Based on this new method, they generated new aptamers that bound to viral envelope proteins, HA, of influenza virus. Also, they were able to develop a diagnosis kit that changed a color, indicating the infection of virus like a pregnancy test kit by using a pair of aptamers which bound to different areas of HA. If this kit is used for diagnosis of viral infections, 15 minutes is enough to know the result.

“We can develop aptamers that bind to the spike proteins of COVID-19 with high specificity and affinity by using this newly developed viro-SELEX method. And using the aptamers, we can make a quick diagnosis kit. Moreover, these aptamers may also protect healthy cells from COVID-19 infection through interaction and inactivation of spike proteins. In other words, these aptamers could serve as lead molecules for developing a clinical treatment.” said, Prof. Sung Key Jang.

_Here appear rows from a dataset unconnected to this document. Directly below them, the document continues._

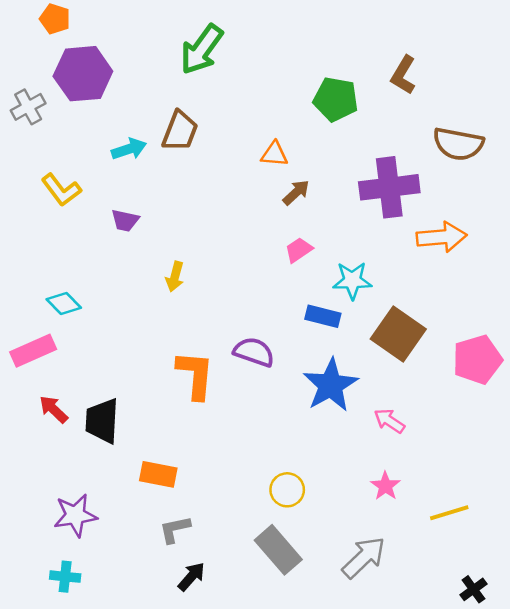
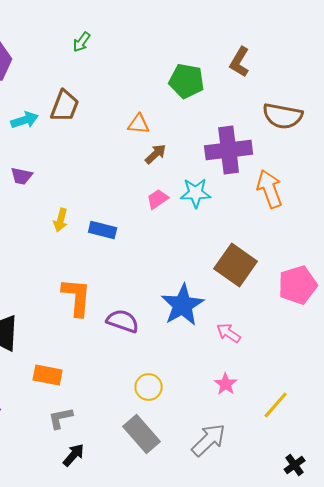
green arrow: (202, 49) -> (82, 42), size x0.5
orange arrow: (442, 237) -> (270, 189), turned -105
cyan star: (352, 280) -> (196, 193), moved
blue rectangle: (323, 316) -> (103, 230), moved
purple semicircle: (254, 352) -> (123, 321), moved
yellow line: (449, 513) -> (276, 405), turned -32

Meanwhile, the research team began developing a diagnostic test for COVID-19 with Korea Research Institute of Chemical Technology, which has the facility to cultivate COVID-19, and Aptamers Science Inc., which developed a KFDA-approved diagnosis of lung cancer for the first time in the world. Their goal is to establish a platform that can rapidly develop diagnosis and treatment of a novel virus such as COVID-19, MERS, and SARS.
 

1. SELEX, Systematic Evolution of Ligands by Exponential Enrichment
It is also known as in vitro evolution. It is a method for generating nucleic acids that can bind to targeted molecules with high affinity.

2. Baculoviruses
This virus is pathogenic to insects but not harmful to humans. It is often used for producing proteins in mass.